Laurent Raphaël
Laurent Raphaël
Rédacteur en chef Focus
Opinion

06/11/12 à 13:09 - Mise à jour à 13:09

Il était deux fois

Après la vague des séries télé et films post-apocalyptiques, celle des fictions qui nous font voyager dans le temps?

L'édito de Laurent Raphaël

Après la vague des séries télé et films post-apocalyptiques, celle des fictions qui nous font voyager dans le temps? Pas pour revivre à l'identique quelques épisodes juteux du passé -encore que, de Argo à Little Black Spiders et bientôt Après mai (lire le Focus du 9 novembre), le cinéma n'en finit pas de réécrire l'Histoire-, mais plutôt pour se balader avec armes et bagages du présent dans les replis du temps, façon Back to the Future. Prenez Looper, le thriller SF de Rian Johnson actuellement sur les écrans. Des mafieux du futur y envoient dans le passé des tueurs à gage pour éliminer les enquiquineurs. Juste avant, dans un registre plus intime, on avait eu Camille redouble, de et avec Noémie Lvovsky, qui rembobinait le film de la vie de l'héroïne jusqu'à son adolescence mais en conservant son physique et son expérience amère de femme de la quarantaine (désab)usée de 2012. Un scénario propice aux quiproquos et aux réflexions existentielles. Et un tour de passe-passe temporel déjà expérimenté en 1986 dans Peggy Sue got Married de Coppola selon un schéma assez similaire. Sans oublier Quand je serai petit de Jean-Paul Rouve ou Quartier lointain de Sam Gabarski, deux coups d'oeil dans le rétroviseur sur les traces embuées de l'enfance mal cicatrisée.

La littérature embarque elle aussi volontiers dans la machine à remonter le temps cette année. Un roman belge signé Bruno Wajskop, 1995, nous racontait ainsi récemment les mésaventures d'un homme de 45 ans qui se réveillait un matin de l'année du titre. S'ensuivait une tentative de recoller les morceaux de sa bio, pas évident quand vous n'avez visiblement existé pour personne... Emballée dans les habits de la comédie de boulevard, cette ficelle narrative et démiurgique donne aussi Timeville, sous-titré Destination 1980: un petit voyage en famille pas comme les autres!, une farce littéraire de Tim Sliders où un couple en train de divorcer se retrouve propulsé avec ses enfants à l'époque, les années 80 donc, où il se jurait un amour éternel.
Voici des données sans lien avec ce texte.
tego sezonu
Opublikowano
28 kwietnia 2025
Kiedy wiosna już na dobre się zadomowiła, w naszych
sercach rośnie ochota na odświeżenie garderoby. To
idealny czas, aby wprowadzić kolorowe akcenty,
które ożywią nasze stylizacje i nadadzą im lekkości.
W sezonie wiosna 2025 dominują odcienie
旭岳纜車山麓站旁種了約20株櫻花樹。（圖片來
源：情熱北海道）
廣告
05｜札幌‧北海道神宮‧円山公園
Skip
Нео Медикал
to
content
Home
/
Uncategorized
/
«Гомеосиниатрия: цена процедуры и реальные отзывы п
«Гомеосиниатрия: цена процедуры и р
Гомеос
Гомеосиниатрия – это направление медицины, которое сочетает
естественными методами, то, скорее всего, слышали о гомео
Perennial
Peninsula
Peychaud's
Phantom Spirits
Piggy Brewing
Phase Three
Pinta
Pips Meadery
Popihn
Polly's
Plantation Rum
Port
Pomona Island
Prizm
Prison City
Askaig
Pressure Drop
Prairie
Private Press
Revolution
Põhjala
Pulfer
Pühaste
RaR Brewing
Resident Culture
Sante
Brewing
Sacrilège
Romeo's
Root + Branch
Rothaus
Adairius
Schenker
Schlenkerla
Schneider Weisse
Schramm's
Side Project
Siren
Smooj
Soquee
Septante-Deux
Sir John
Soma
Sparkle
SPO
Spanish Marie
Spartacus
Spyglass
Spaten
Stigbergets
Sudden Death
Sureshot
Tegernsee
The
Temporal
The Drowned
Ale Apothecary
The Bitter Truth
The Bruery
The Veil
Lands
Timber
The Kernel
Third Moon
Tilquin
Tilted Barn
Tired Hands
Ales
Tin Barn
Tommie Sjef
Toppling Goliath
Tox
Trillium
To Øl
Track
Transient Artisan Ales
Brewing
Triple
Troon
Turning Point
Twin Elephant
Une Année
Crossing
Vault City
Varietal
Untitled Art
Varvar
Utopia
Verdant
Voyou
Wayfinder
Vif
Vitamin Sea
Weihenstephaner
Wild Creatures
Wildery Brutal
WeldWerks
Panique à bord pour les ados privés subitement de dessert technologique, et perspective de repartir sur de meilleures bases pour les parents. C'est sans doute là une des clés du succès de ces entourloupes chronologiques.

Grâce au pouvoir euphorisant et analgésique de l'imagination, on peut réinventer, et par la même occasion réenchanter, les heures les plus sombres de son existence. Bref faire un peu le ménage sur sa ligne du temps. L'analyse horizontale chère à Freud ne propose-t-elle pas le même circuit thérapeutique: rejouer la pièce à travers le filtre du rêve pour arracher les furoncles qui obstruent la mémoire? Plus que le besoin de se lover dans les bras douillets d'un passé fantasmé pour échapper à la vase du présent, plus que la tentation de profiter de la manne bon marché de gags provoqués par le clash frontal des époques, ces petits arrangements répétés avec les dates trahissent le désir de dompter ce territoire qui nous échappe encore: le temps. Pour s'offrir une deuxième chance, réparer ses erreurs ou simplement alléger un peu sa feuille de route. Qui n'en a pas rêvé?